Maka, logis jika kini nasib guru tak lagi memilukan. Berpuluh tahun bangsa ini mengabaikan nasib guru. Guru menjadi kurang terhormat karena nyambi pekerjaan di mana-mana, mulai dari memberi les privat, tukang ojek, bahkan ada yang menjadi pemulung. Amat ironis, karena kita sadar, tidak ada presiden tanpa ada guru, tidak ada orang hebat tanpa guru. Karena itu, menghargai profesi guru dan meningkatkan kesejahteraan guru seharusnya dilakukan sejak dulu.

Profesi yang berbeda

Guru adalah profesi yang harus dibedakan dengan profesi pegawai negeri sipil lainnya. Guru adalah penentu kualitas sumber daya manusia di masa depan. Kebijakan yang tidak memihak guru atau sekadar menyamakan guru dengan PNS lain akan berdampak buruk bagi kemajuan bangsa Indonesia.

Bangsa yang kurang menghargai pendidik dan menomorduakan pendidikan akan terpuruk Indeks Kemajuan Manusia (HDI)-nya. Kenyataannya, kita selalu di peringkat rendah dalam hal HDI. HDI rendah adalah cermin karut-marutnya pendidikan, kesehatan, dan kesejahteraan.


Guru harus menjadi profesi yang membanggakan. Jika PNS nonguru bergaji rendah lalu korupsi melalui kegiatan proyek, guru dan kepala sekolah jangan ikutan korupsi. Bila guru dan kepala sekolah korupsi, sirnalah penjaga moral bangsa, tak ada yang tersisa.


Pendidik di kalangan perguruan tinggi mungkin kaget membaca berita di media, tunjangan sertifikasi dosen dan guru besar dapat dihentikan. Baru berapa bulan dan berapa ribu dosen yang menikmati uang sertifikasi, muncullah aneka ancaman yang tidak perlu.

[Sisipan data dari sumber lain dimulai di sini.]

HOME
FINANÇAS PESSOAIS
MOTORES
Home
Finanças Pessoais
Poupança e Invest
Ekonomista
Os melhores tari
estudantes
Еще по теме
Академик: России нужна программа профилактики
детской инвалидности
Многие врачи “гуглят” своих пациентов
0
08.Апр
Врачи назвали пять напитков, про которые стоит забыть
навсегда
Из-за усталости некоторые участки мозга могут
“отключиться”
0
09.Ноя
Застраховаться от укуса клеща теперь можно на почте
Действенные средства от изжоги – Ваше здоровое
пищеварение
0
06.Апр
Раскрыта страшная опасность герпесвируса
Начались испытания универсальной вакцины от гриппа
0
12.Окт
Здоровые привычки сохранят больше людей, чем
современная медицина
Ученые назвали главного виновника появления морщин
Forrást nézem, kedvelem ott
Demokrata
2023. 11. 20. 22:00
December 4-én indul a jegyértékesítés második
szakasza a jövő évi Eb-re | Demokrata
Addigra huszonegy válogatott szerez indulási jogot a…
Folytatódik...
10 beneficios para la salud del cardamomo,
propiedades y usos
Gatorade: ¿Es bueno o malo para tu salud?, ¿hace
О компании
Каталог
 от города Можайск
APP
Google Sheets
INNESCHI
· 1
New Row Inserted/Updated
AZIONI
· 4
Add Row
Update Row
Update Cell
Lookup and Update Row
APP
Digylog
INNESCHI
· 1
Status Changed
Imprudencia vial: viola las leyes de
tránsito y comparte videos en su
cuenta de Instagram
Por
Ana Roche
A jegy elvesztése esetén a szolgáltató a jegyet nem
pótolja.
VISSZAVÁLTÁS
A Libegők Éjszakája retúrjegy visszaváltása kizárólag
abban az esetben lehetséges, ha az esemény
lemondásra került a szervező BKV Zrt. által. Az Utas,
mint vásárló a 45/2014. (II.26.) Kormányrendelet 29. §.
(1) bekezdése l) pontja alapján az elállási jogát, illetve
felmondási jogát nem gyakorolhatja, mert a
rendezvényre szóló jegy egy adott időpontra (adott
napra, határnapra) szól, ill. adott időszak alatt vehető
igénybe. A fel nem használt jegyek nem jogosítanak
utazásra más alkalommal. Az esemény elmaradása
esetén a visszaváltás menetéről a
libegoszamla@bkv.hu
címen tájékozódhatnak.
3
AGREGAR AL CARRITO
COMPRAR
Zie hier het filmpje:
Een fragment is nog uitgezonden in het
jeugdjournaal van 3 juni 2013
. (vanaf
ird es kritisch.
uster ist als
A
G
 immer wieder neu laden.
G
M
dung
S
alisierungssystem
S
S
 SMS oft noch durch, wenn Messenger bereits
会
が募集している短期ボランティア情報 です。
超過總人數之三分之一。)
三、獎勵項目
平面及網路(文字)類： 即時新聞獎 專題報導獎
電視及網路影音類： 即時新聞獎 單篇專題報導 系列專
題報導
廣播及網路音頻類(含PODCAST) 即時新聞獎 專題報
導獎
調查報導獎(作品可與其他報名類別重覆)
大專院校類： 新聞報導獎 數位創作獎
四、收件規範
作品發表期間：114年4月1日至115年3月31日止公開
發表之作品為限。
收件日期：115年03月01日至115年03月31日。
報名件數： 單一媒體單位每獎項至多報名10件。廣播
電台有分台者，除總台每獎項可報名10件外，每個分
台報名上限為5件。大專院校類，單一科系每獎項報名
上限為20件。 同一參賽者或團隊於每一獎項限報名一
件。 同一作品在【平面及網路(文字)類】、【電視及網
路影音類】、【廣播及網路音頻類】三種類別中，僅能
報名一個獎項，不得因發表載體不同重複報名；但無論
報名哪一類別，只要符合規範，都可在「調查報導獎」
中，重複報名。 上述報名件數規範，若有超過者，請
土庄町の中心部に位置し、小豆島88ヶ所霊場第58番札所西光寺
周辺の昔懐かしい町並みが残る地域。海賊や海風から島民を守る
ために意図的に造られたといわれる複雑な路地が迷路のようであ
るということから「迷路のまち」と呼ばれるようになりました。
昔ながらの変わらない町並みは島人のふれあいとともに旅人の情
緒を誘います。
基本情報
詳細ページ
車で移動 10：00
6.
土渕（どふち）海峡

Dikatakan, dosen harus melaksanakan tugas setara 12 SKS agar tunjangan sertifikasinya dapat dibayarkan. Sebenarnya ini bukan hal sulit karena aktivitas dosen bukan hanya mengajar, tetapi juga menulis buku, membuat proposal riset, meneliti, menjadi pemakalah seminar, sebagian menjadi anggota senat dan lainnya. Mayoritas dosen PTN dapat memenuhinya.


Apalagi sejak tahun lalu Depdiknas meningkatkan ketersediaan dana riset bagi dosen hingga Rp 1 triliun. Hal ini memudahkan dosen menerapkan tugas tridarma. Bahkan, para dosen yang mau mengirimkan karya ilmiahnya di jurnal internasional diberi dana Rp 30 juta-Rp 40 juta per artikel yang akan dimuat. Insentif semacam ini penting guna meningkatkan indeks penghargaan dan publikasi internasional.


Indonesia yang sedemikian luas dengan ratusan perguruan tinggi ternyata hanya menempatkan satu perguruan tinggi— UI—yang menembus peringkat 200-an sebagai perguruan tinggi terkemuka di dunia. Depdiknas dan pimpinan universitas-universitas besar di Indonesia harus memacu kinerja lembaganya agar gelar universitas berkelas dunia segera diraih.